A major South Korean chip producer is planning to take cutting-edge equipment to a plant in China. The United States has pointed out that this is a military risk; and one expert says that it is crucial for Korean companies to move their production to the United States over China due to its increasing presence in the U.S. market.
According to Reuters, SK Hynix, the second largest semiconductor producer in the world, plans to bring the latest extreme ultraviolet (EUV) lithography chipmaking machine to China. The machine is produced exclusively by ASML, a high-tech firm in the Netherlands, and the destination is a semiconductor DRAM plant in China’s Wuxi city, Jiangsu Province.
The Wuxi plant is SK Hynix’s joint venture with China, with a mutual investment of more than 370 billion Won (about $313.3 million). Construction started in early October. The plant could account for half of SK Hynix’s DRAM production and 15 percent of global DRAM production, according to South Korea’s Yonhap News Agency.
Katherine Tai, a representative of the U.S. Trade Representative’s Office, who recently visited South Korea, told Korean radio station CBS on Nov. 22 that the United States opposed the related company’s introduction of the cutting-edge equipment in China out of concern that it would pose a risk to national security.

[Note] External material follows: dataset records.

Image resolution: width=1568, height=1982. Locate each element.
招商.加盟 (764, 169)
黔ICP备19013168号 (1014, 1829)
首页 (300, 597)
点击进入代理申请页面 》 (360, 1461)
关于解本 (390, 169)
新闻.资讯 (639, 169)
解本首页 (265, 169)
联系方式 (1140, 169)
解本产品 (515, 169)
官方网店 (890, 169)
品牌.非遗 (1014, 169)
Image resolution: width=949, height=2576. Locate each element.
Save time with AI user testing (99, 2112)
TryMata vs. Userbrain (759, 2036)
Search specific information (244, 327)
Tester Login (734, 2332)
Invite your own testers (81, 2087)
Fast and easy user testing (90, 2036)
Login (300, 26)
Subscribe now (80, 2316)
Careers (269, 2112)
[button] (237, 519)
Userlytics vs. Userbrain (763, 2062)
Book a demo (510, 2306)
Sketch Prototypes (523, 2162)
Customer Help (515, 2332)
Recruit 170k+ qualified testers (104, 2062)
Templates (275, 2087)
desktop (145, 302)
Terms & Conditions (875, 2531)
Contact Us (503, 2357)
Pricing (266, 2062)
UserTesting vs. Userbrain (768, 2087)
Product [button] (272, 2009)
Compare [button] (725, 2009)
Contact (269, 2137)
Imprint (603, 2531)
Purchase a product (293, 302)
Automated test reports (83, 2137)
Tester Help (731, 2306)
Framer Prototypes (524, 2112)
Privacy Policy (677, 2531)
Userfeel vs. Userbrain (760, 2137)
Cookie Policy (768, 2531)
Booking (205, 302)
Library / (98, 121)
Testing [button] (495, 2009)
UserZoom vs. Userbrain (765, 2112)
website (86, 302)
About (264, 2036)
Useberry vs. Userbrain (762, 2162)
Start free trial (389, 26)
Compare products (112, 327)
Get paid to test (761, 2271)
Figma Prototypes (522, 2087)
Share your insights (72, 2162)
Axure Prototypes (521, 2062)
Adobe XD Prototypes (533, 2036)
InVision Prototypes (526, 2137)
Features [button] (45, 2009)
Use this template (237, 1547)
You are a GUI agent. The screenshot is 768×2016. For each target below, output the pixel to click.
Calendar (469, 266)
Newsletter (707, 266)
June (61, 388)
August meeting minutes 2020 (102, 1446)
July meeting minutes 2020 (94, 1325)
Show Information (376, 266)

South Korean High Tech Companies Face Choice
Lee Seok-hee, SK Hynix chief executive, told the Financial Times that the company would respond to the U.S. concerns “wisely while cooperating with interested parties.” China is the largest importer buying 40 percent of South Korea-made semiconductors, along with round-trip imports through Hong Kong, total imports exceed 60 percent.Lee Jin-woo, head of the investment strategy group and research member of Meritz Securities in South Korea, told The Epoch Times that the U.S.-China conflict itself may bring some losses to Korean companies in China in local areas. However, for SK Hynix, he said it’s hard to determine if it will cause losses in the long run since South Korea is connected to the U.S. supply chain and benefits from it.
“It’s a question about the polarization of the supply chain between the U.S. and China,” Lee said.
Korean semiconductor companies such as Samsung and SK Hynix already set up their monopoly in the field of semiconductor memory, “today’s semiconductor market is formed through several rounds of supply competitions,” Lee added.
He emphasized practical reasons for South Korea to lean towards the U.S. market. “Except for some areas of AI, almost all of the technology dominance is held by U.S. companies,” Lee said. “Therefore, the realistic direction is to strengthen the linkage with the U.S. and strengthen the U.S.-led supply chain.”
Even though South Korea is the largest exporter to China, Lee explained, its export numbers have not increased in over 10 years. However, South Korea’s influence on the U.S. supply chain continues to climb, and he said that market expansion in the United States will make for a clear choice.
South Korea’s Economic Dependence Is Tilting Toward the US
According to a report released by the Bank of Korea on Nov. 3, Korea’s total exports to China have been largely stagnant since 2010. This is due to rising labor costs in China, multinational companies shifting their global production bases from China to Southeast Asia and India, and protracted U.S.-China trade conflicts. The Korean Bank predicts that exports to China will not be able to grow as fast as they have in the past, according to South Korean leading media Chosun on Nov. 3.In contrast, Korea’s exports to and investments in the United States are rising. The Federation of Korean Industries (FKI) said on Nov. 24 that Korea’s cumulative exports to the United States have increased 17.9 percent during 2017–2021 compared to the previous five years (2012–2016), and in particular, exports to the United States have increased 31 percent year-on-year, accounting for 15 percent of total exports, the highest share since 2004.
FKI statistics also show that since 2017, Korea’s investments in the United States have begun to overtake those in China. In 2020, investment in the United States reached $118 billion, investment in China was $94.2 billion, and in Southeast Asia was $108.7 billion. Direct investment in the United States is expected to continue to increase, with Samsung, Hyundai Motor, SK Hynix, and LG Electronics building large factories for semiconductors, automobiles, and batteries in the United States.
The United States opposition to SK Hynix upgrading technology for its China plant might lead to the domestic semiconductor industry avoiding investment in China, according to Lee. He said the trend of preference for China has already passed, because “the process of de-Chineseization has already begun … and China cannot provide as low labor costs as before in technology-sensitive fields.”
“It is possible to build factories for sales purposes in China’s domestic market, but China will become less and less attractive as [a] production or intermediary base,” Lee said. “That is to say, the scale of the investment itself may be less flexible than in the past.”